In a similar way, we can then find relationships between, for example, what is going on in the herbaceous, leafy part of the plant and what is going on in the human rhythmic system, in the human organic. And we can find relationships between the functions in the flowering and fruiting part of the plant and what is going on in the human metabolic system, in the human sexual system, and so on. From this point of view, one can gain an overview of plant life.

If one knows how what I have called the mineralization process works in the human organism, so that this mineralization process takes place internally, in contrast to the external mineralization process, which also takes place in the upper part of the plant, then one notices the connection between what is going on internally in the main organization and what is going on in the root formation process, namely in what occurs as a mineralizing process in the root formation process. One also notices that in a certain way there is an opposition – despite the similarity, an opposition – as it expresses itself, for instance, when I have three and three, the one positive, the other negative. Then I have three times three, but there is still an opposition in it. Thus there is something that is the same in a certain respect and yet is opposed: in the internal mineralization process of the human head and in the external one of the plant root formation, and also in the external mineralization process of the earth planet itself.

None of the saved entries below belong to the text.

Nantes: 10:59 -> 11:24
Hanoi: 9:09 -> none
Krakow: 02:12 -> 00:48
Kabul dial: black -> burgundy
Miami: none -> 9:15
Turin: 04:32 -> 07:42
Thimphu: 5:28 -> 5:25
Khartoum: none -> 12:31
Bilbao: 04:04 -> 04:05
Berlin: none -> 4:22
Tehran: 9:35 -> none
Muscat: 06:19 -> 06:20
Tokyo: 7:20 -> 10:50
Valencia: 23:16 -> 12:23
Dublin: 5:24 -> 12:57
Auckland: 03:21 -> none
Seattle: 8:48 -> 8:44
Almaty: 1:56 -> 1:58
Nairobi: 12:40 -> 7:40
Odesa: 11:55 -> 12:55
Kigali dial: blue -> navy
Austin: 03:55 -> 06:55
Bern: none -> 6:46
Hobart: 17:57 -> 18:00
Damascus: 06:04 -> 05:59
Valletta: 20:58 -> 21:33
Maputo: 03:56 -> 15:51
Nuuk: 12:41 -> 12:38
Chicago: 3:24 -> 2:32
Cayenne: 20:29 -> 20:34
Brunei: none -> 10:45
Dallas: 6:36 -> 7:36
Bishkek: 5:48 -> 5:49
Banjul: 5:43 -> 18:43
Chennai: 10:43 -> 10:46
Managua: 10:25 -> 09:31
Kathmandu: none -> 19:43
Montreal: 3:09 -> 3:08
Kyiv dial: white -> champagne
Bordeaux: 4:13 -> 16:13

From here, the therapeutic connection between what is external and what is internal in the human being can be found in a rational way. And the transition can be found via pathology to rational therapy.

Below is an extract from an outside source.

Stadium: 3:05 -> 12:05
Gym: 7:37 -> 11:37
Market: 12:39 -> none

I can only hint at this last point here. Further information on this chapter will be given to those concerned, as it already happened in a spring course for doctors and medical students last year. But the important thing will be that it will be possible to give birth to real science out of spiritual science – which is not just theory, but a pointer to fruitful action, to deed.

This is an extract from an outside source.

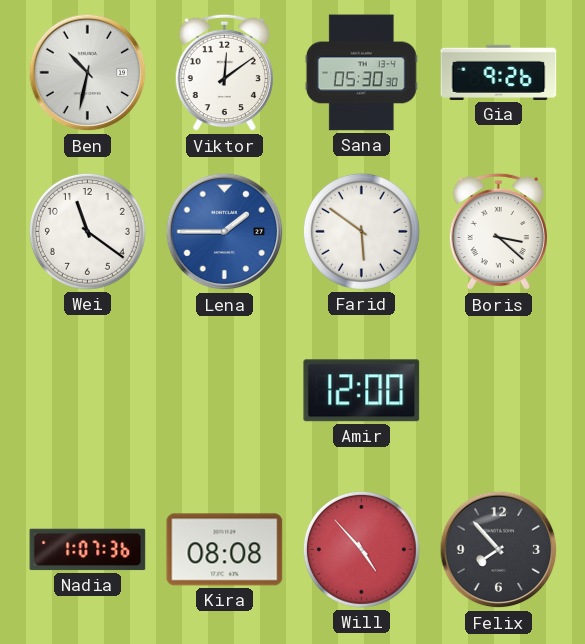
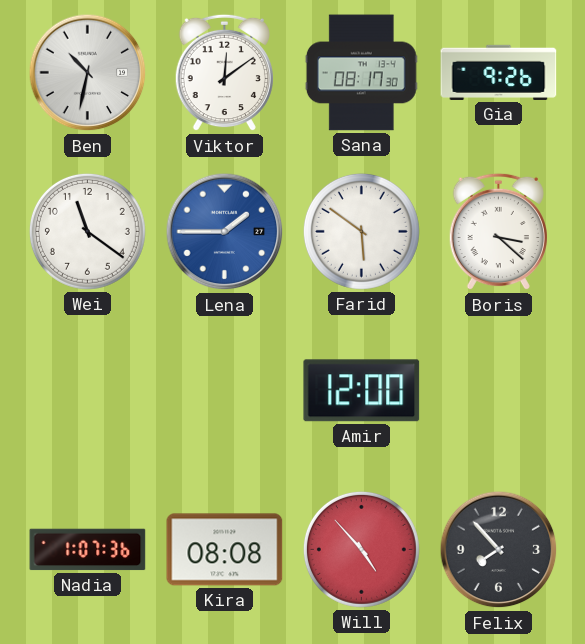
Sana: 05:30 -> 08:17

Today, humanity is faced with the necessity, especially in the scientific field, of making not a small but a great decision: the decision to enter into organic life by not merely modifying the content of the old way of thinking to some extent, but by introducing a new element into this old way of thinking itself, the element of supersensible knowledge. What still stands in the way of this decision today for the majority of those who should make it, is not some defect in human cognitive ability, but a lack, an understandable lack, of courage for this strong, radical change. People would much rather suffer than move forward into the new. They would rather stick to the old and just reform it in some critical or other way.

But light will not come into what is available here for our present civilization in the field of knowledge until one has the courage to move forward from the way of thinking that is usual to a different way of thinking. As long as people content themselves with the excuse that 'one cannot achieve imaginative thinking after all', nothing useful will come of it. Only when people realize that they must not remain inert inwardly if science is to progress fruitfully in its approach will there be a change. One must become inwardly active and diligent. A decision of the will, not merely a theoretical consideration, is necessary here. And since, as every psychologist knows, mankind is more difficult to bring to decisions of the will than to theoretical considerations, in which one can remain quietly within, modern mankind has the opportunity to show how it rise from adversity to greatness by deciding to take a bold new approach, not to mention small considerations, in the fields of knowledge and the spirit.